Не нужно было смотреть на часы, чтобы понять, что сейчас самая глухая ночь. Потому что именно тогда начались мои кошмары. После того, как я просыпалась. Именно в это время, каждую ночь, все то время, что я спала одна.
Ночь была моим врагом.
Лукьян был моим врагом.
Ночь была местом, где рождались и созревали ужасы. Свет не мог их прогнать, тени становились телесными, угрожающими и неотвратимыми. И каждая темная мысль, таившаяся в уголке моего сознания, расцветала в тени. Мир казался на краю пропасти в темноте, посреди ночи.
Но рассвет прогонял большую его часть. Не побеждал, просто отсылал эти тени в угол, а уродливые мысли обратно в подвал моего разума, куда я отваживалась заглядывать только под покровом темноты.
Почему я ожидала, что кошмар исчезнет с наступающими лучами солнца в эти последние утра, целуя комнату и делая ее ничем не примечательной и безвредной, как это было всегда, я не знала. Кошмар был слишком сильным, чтобы устрашиться такой вещи, как свет. И, несмотря на лучики солнца в комнате и отсутствие тени, кошмар стоял здесь. Каждое утро. Каждую секунду я бродила по дому, потерянная и злая.
Раньше кошмар был моим спутником, но теперь, когда я осталась одна, он стал моим мучителем.
И я захотела, чтобы он остался. Нуждалась. Я так привыкла к своему кошмару, так привязалась к нему, что боялся, как бы он не исчез совсем.
Потому что он бы тоже исчез.
Я не могла проснуться еще одним утром, глядя на восход солнца, зная, что это ничего не изменит. Новый день был просто еще одной зияющей пустотой, тикающими часами перед тем, как ночь снова поглотит меня.
— Это безумие, — прошипела я, откидывая одеяло и спрыгивая на пол. Она холодила мои босые ноги, или, может быть, это мои ноги мерзли на полу.
Несмотря на тонкий блеск пота, я замерзла. До костей.
Но я ничего не надела, когда мчалась по темным коридорам спящего дома.
Это не поможет. Ни одежда, ни обжигающий душ, ни физические упражнения. Ничто меня не согреет.
Я даже попыталась поднести руку к пламени свечи — больше всего мне было любопытно. Она покраснела и покрылась волдырями, но боли не было.
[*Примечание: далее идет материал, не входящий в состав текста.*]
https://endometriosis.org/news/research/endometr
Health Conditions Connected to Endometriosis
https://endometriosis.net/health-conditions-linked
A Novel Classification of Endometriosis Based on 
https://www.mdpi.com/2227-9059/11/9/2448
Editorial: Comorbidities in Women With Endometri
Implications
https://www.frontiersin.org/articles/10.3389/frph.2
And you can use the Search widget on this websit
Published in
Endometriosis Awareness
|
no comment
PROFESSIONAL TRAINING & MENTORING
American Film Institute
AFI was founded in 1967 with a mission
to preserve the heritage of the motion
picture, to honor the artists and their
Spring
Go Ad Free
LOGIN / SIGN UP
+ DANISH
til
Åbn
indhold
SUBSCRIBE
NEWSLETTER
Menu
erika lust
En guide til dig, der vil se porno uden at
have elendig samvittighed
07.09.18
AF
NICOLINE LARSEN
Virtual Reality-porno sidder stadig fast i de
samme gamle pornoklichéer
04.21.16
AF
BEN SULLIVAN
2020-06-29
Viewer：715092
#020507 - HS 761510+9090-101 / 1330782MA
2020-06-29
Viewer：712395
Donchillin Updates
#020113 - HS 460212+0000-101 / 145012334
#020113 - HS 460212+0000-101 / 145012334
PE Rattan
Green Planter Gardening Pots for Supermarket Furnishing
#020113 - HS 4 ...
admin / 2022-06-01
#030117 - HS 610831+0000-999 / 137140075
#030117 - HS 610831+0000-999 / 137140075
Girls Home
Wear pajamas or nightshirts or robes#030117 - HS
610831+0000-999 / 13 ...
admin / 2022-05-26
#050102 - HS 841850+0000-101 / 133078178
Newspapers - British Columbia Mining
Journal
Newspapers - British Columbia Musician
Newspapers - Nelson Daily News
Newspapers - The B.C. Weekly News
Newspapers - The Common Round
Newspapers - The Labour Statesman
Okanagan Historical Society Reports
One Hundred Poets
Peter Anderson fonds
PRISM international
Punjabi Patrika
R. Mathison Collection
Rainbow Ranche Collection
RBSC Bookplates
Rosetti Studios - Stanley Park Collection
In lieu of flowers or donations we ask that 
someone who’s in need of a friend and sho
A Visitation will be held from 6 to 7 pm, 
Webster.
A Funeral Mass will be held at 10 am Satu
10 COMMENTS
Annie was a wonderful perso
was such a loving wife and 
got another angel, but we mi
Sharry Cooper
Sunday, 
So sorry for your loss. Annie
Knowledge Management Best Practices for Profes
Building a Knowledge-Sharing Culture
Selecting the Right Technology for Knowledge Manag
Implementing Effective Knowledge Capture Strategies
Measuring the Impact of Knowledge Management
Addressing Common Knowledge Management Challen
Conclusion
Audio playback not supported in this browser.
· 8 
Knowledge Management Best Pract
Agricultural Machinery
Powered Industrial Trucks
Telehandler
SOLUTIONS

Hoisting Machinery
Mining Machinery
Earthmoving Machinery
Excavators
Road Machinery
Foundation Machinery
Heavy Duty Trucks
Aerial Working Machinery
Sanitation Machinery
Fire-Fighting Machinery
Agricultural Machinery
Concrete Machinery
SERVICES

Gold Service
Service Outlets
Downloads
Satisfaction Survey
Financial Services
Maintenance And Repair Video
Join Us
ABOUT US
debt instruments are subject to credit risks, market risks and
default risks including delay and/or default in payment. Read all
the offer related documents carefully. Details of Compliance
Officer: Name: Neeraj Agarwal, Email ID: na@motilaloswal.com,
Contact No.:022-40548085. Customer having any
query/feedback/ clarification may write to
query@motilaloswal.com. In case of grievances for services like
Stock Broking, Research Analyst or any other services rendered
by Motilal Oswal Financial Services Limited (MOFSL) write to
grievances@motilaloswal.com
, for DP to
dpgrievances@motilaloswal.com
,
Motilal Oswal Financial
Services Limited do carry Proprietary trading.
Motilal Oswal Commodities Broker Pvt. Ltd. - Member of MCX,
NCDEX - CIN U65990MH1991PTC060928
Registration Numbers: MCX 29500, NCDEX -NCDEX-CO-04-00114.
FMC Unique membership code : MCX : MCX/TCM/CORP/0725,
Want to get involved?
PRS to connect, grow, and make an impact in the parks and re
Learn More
Человек с ледяной крошкой вместо сердца был единственным, кто мог бы прогнать леденящее чувство.
Я почти не думала о своем маршруте, когда мчалась через дом, кошмар и холод были на хвосте, но я даже не заметила, что иду в мертвую комнату, а не в его спальню.
Логика подсказывала, что он спит, а значит, первым делом надо искать именно на кровате.
Но логика не диктовала условия Лукьяну.
Из-под двери в его кабинет лился свет. Мое ухо раздражающе пульсировало, но к этому моменту я уже привыкла, и боль добавлялась в коллекцию.